- Born: 1523 Lisbon (Portugal)
- Died: 15 February 1581 (aged 57–58) Almada (Portugal)
- Occupations: Prior of the Convent of Lisbon; Provincial of Dominican Order; Confessor to king John III and to Infanta Maria,; Qualificator of the Inquisition;
- Years active: Council of Trent
- Notable work: Index Librorum Prohibitorum; Breviary;
- Religion: Roman Catholic
- Denomination: Dominican Order

= Francisco Foreiro =

Francisco Foreiro (Latin: Francis Forrerius or Francis Forerius; 1523 – 15 February 1581) was a Portuguese Dominican theologian and biblist.

==Biography==
Born in 1523 in Lisbon, he studied arts and theology and entered among the Dominicans in February 1539.

King John III sent him to study theology in the university of Paris and, on his return to Lisbon, he appointed Foreiro his preacher. Prince Louis at the same time entrusted to him the education of his son, António.

He was one of the greatest theologians of the Council of Trent where he participated as delegate of Sebastian I, King of Portugal (1561) then he contributed to the production of the council minutes.

In 1566, by order of the Pope Pius V and the Council of Trent and with assistance of Muzio Calini, Archbishop of Zara, Egidio Foscarari, Bishop of Modena, he helped Leonardo Marini (it), Archbishop of Lanciano, to compose the famous Roman Catechism: Catechismus Romanus vulgo dictus ex decreto Concilii Tridentini compositus et Pii V jussu editus.

He was the main editor of the Index Librorum Prohibitorum and the Roman Breviary, which were used by the Roman Church throughout four centuries.

He translated from the Hebrew to Latin the Book of Job, the Book of Psalms, the Song of Solomon and the Nevi'im.

He authored also a Latin commentary of the Book of Isaiah: Iesaiae prophetae vetus et noua ex hebraico versio.

Francisco Foreiro was prior of the Convent of Lisbon (1564) and provincial of his order.
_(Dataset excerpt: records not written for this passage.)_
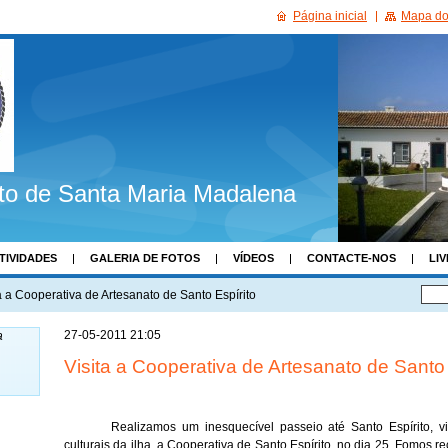
Página inicial
Mapa do 
to de Santa Maria Madalena
TIVIDADES
GALERIA DE FOTOS
VÍDEOS
CONTACTE-NOS
LIV
a a Cooperativa de Artesanato de Santo Espírito
27-05-2011 21:05
a
Visita a Cooperativa de Artesanato de Santo 
Realizamos um inesquecível passeio até Santo Espírito, v
culturais da ilha, a Cooperativa de Santo Espírito, no dia 25. Fomos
He was confessor to King John III and to Infanta Maria (daughter of King Manuel I), qualificator of the Portuguese Inquisition, and deputy of the tribunal of conscience, and of the military orders. He died in Almada 15 February 1581.

==Miscellaneous==
A street in Lisbon is named after him: Rua Frei Francisco Foreiro from Rua de Arroios toward Av. Almirante Reis.